The concept of neural adaptation is fundamentally important knowledge that helps us understand the process by which the Weightlifter develops skill, power, strength, speed and coordination. For example, the concept helps the Weightlifting coach to understand why:

  • An increase in strength is initially achieved without any measurable increase in muscle hypertrophy
  • Beginners display inhibition and awkwardness of movement in the initial stages of learning Weightlifting skill
  • The training of Weightlifters must be predominantly high in intensity i.e. over 80%.
  • Athletes with extensive experience in weight-training often have significant difficulties in learning Weightlifting movements
  • Resistance training to develop greater strength within a muscle group will simultaneously develop strength within muscles that oppose the contraction of the trained muscle group.
  • Ex-athletes retain the ability to lift far more than untrained or novice individuals long after they have ceased training.

The Motor Unit

Motor Unit
Figure 2: A Motor Unit: A motor unit is made up of a motor neuron and the skeletal muscle fibres innervated by that motor neuron.
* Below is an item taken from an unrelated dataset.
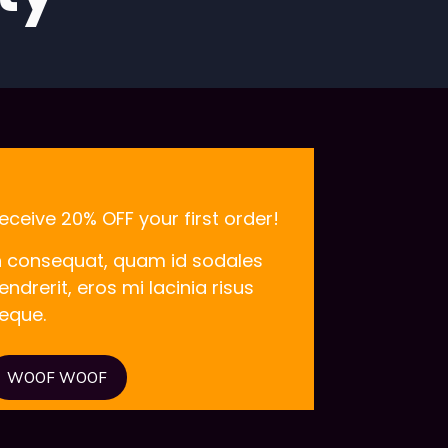
eceive 20% OFF your first order!
n consequat, quam id sodales
endrerit, eros mi lacinia risus
eque.
WOOF WOOF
When an individual begins Weightlifting, strength is gained rapidly without any measurable hypertrophy of muscle tissue. This is evidence that the development of muscular strength is a function not only of adaptation within muscle tissue itself but also the nervous system that innervates muscles to contract (Gabriel, Kamen & Frost, 2006). This adaptation of the nervous system is referred to as neural adaptation and includes several possible mechanisms that contribute to strength development. In order to understand these mechanisms, it is beneficial to have a basic knowledge of the structure known as the ‘motor unit’ (See Figure 2). A motor unit consists of a motor nerve cell (motor neuron) situated in the spinal column, the motor nerve fibre, the motor end-plate or junction between the nerve fibre and the muscle, and the colony of muscle fibres innervated by the motor neuron (Reilly, Secher, Snell, & Williams, 1990). A motor unit is thought to have a specific threshold for stimulation. If the electrical signal from the motor neuron via the nerve fibre is sufficiently strong (greater than the threshold) all muscle fibres which are part of the motor unit will contract. If a pulse is received that is less than the threshold, then the motor unit will not be ‘fired’, i.e. there will be no contraction by any muscle fibre in the motor unit. This is often referred to as the all or none principle (all muscle fibres in the motor unit will fire or none will).
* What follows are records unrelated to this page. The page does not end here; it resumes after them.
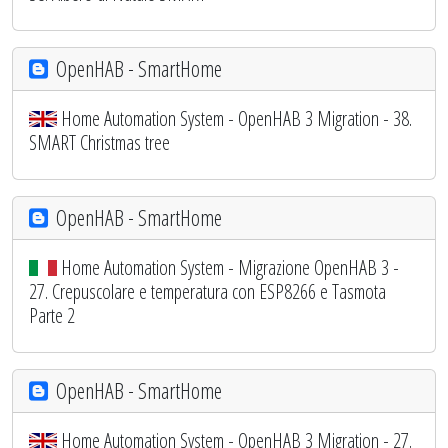
OpenHAB - SmartHome
Home Automation System - OpenHAB 3 Migration - 38.
SMART Christmas tree
OpenHAB - SmartHome
Home Automation System - Migrazione OpenHAB 3 -
27. Crepuscolare e temperatura con ESP8266 e Tasmota
Parte 2
OpenHAB - SmartHome
Home Automation System - OpenHAB 3 Migration - 27.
 The strength of a muscle contraction will in part be determined by a combination of any or all of the following:

  • The total number of motor units which can be activated (fired) at any one time
  • The frequency of electrical stimulation pulses received by the motor unit
  • The synchronisation of motor unit firing
  • Greater efficiency at the neuromuscular junction (motor end plate)
  • Neuroplasticity or enhancement of the motor cortex area of the brain
  • Possible reduced inhibition of agonist muscle contraction (unconfirmed by research)

For a more in depth understanding of these factors read Neural Adaptation by Gabriel, Kamen and Frost (2006).

For the Weightlifting coach a detailed knowledge of these mechanisms is not necessary. Instead, it is more important to consider the overall importance of neural adaptation to the improvement of athletic performance. The development of strength is much more complex than mere hypertrophy and it is useful to discuss how an understanding of the concept of neural adaptation helps the coach to optimise the training of the Weightlifter.

Neuroplasticity

Traditionally in Weightlifting, much of our thinking about training focusses on the observable physical changes that take place within the musculature when in reality the most profound changes take place within the nervous system. In particular, in recent decades science and medicine have made great advances in understanding ‘Neuroplasticity’ and how the brain adapts to stimuli within the environment. Learning the movement patterns of Weightlifting presents very strong stimuli that cause adaptation in the brain and nervous system. The problem for the brain, particularly when learning a new movement that is complex and involves high intensity muscular contraction, is to activate (or not activate) motor units within muscle groups to cause and control very precise movement of the body.  In performing the complex skills of Weightlifting, flexion and extension within multiple joints must be coordinated, and the resultant movement must fall with a tolerance range that allows the achievement of the lift. In Weightlifting, the contractile force developed by muscle tissue is well beyond the norm for everyday life and therefore part of the brain’s adaptation is not only to precisely coordinate movement within multiple joints but also to stimulate muscle tissue to contract more forcibly than previously experienced.

Training Intensity

The training of the Weightlifter must take account of the need for neural adaptation that enables the athlete to acquire the ability to produce rapid and forceful contraction of muscle tissue in a highly sophisticated and coordinated way. Since now, we have some understanding that strength is not purely a matter of muscle size but relies heavily on neural adaptation and the excitation of motor units, it is important to ask questions about the specific type of training needed for Weightlifting.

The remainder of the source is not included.